Par un mémoire en défense, enregistré le 24 octobre 2022, la société Cabinet Bourgois et le cabinet d'étude Merlin, représentés par Me Balon, concluent au rejet de la requête et, à titre subsidiaire, par la voie de l'appel provoqué, à ce que soient condamnées solidairement la société Vinci Construction France et la société Gouelle à les garantir des condamnations pouvant être prononcées à leur encontre, enfin, à ce que soit mis à la charge du SMAAG et de toute autre personne succombant une somme de 5 000 euros au titre de l'article L. 761-1 du code de justice administrative.
Elles soutiennent que :
- la réception des ouvrages est intervenue le 19 octobre 2005 sans réserves, suite à un ordre de service n° 6 du 21 avril 2005 fixant l'achèvement des travaux ; le délai de garantie décennal est expiré depuis le 19 octobre 2015 et aucun acte interruptif de prescription n'est intervenu dans ce délai ;
- le SMAAG ne démontre pas l'intention frauduleuse des constructeurs et ne peut se prévaloir de la prescription trentenaire ; cette intention ne saurait se déduire de la seule non-conformité des portes par rapport à ce qui était prévu au marché ;
- l'action du SMAAG en responsabilité contractuelle du maître d'œuvre devait être engagée au plus tard avant le 19 octobre 2013, soit dans le délai de 5 ans suivant la réception des ouvrages, en application de l'article 2224 du code civil dans sa rédaction modifiée par la loi du 17 juin 2008 ; aucun acte interruptif de prescription n'est intervenu dans ce délai ;
- en tout état de cause, le maitre d'œuvre a rempli ses missions, notamment au titre du suivi de l'exécution des travaux, dès lors qu'il n'a cessé d'attirer l'attention des constructeurs sur les difficultés rencontrées quant à la réalisation des ouvrages, notamment quant aux conditions de résistance à la corrosion et d'étanchéité des portes ;
- à titre subsidiaire, elle appelle en garantie la société Vinci Construction France et la société Gouelle dès lors que les désordres résultent exclusivement de fautes d'exécution.

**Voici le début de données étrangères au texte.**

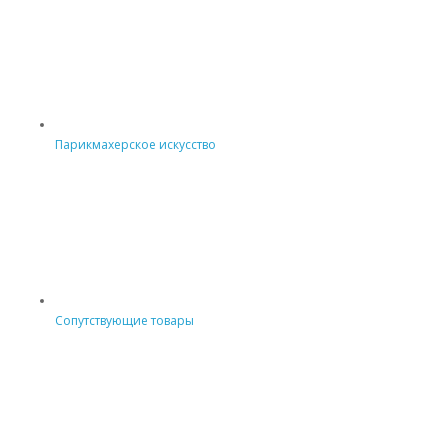
Парикмахерское искусство
Сопутствующие товары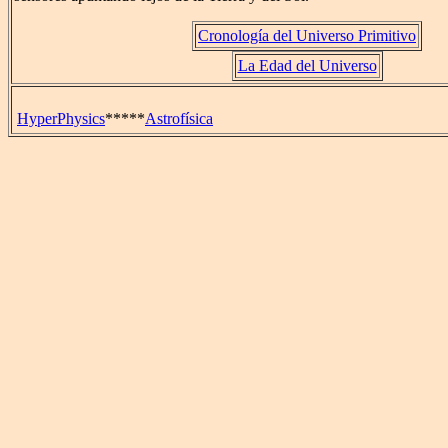
Cronología del Universo Primitivo
La Edad del Universo
HyperPhysics
*****
Astrofísica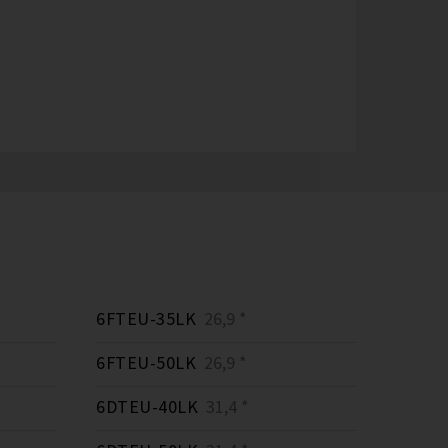
6FTEU-35LK
26,9 *
6FTEU-50LK
26,9 *
6DTEU-40LK
31,4 *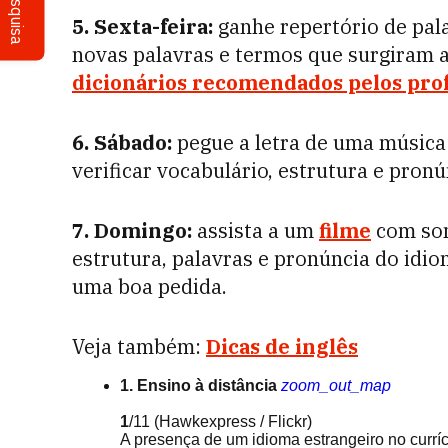
Pesquisa
5. Sexta-feira:
ganhe repertório de pala
novas palavras e termos que surgiram 
dicionários recomendados pelos pro
6. Sábado:
pegue a letra de uma música 
verificar vocabulário, estrutura e pronú
7. Domingo:
assista a um
filme
com som
estrutura, palavras e pronúncia do idio
uma boa pedida.
Veja também:
Dicas de inglês
1. Ensino à distância
zoom_out_map
1
/11
(Hawkexpress / Flickr)
A presença de um idioma estrangeiro no curr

La requête a été communiquée à la société Sites et Concept et à M. A... C... qui n'ont pas produit de mémoire.
Par une ordonnance du 29 septembre 2022, la clôture d'instruction a été fixée au 28 octobre 2022.
Par une ordonnance du 25 octobre 2022, la clôture d'instruction a été reportée au 29 novembre 2022.
Par une ordonnance du 29 novembre 2022, la clôture d'instruction a été reportée au 14 décembre 2022.
Un mémoire présenté pour la société Cabinet Bourgois a été enregistré le 4 janvier 2023, soit après la clôture de l'instruction.
Vu les autres pièces du dossier.
Vu :
- le code civil ;
- le code des marchés publics ;
- la loi n° 2008-561 du 17 juin 2008 ;
- le code de justice administrative.
Les parties ont été régulièrement averties du jour de l'audience.
Ont été entendus au cours de l'audience publique :
- le rapport de Mme B...,
- les conclusions de M. Pons, rapporteur public ;
- et les observations de Me Hellot, représentant la société Vinci Construction France.
Une note en délibéré, enregistrée le 29 mars 2023, a été présentée pour le syndicat mixte d'assainissement de l'agglomération granvillaise.
Considérant ce qui suit :
1. Par une délibération du 20 avril 2000, le syndicat mixte d'assainissement de l'agglomération granvillaise (SMAAG) a confié la conception d'une station d'épuration située à Granville à un groupement de maîtrise d'œuvre comprenant le cabinet Merlin, le cabinet Bourgois, M. C... et la société Sites et Concept. Le 25 mars 2003, il a passé un marché de travaux avec la société Sogea Construction, devenue Vinci Construction France, pour la construction de cette station d'épuration. Cette société a sous-traité la fourniture et la pose des portes extérieures de l'ouvrage à la société Gouelle. Par une décision du 19 octobre 2005, le SMAAG a prononcé la réception des travaux avec effet au 19 août 2005, sous réserve de l'exécution avant le 14 décembre 2005 d'un certain nombre de travaux ou prestations concernant, notamment, plusieurs portes des bâtiments extérieurs. Ces derniers travaux ont été réceptionnés le 22 décembre 2005, avec effet au 19 octobre 2005.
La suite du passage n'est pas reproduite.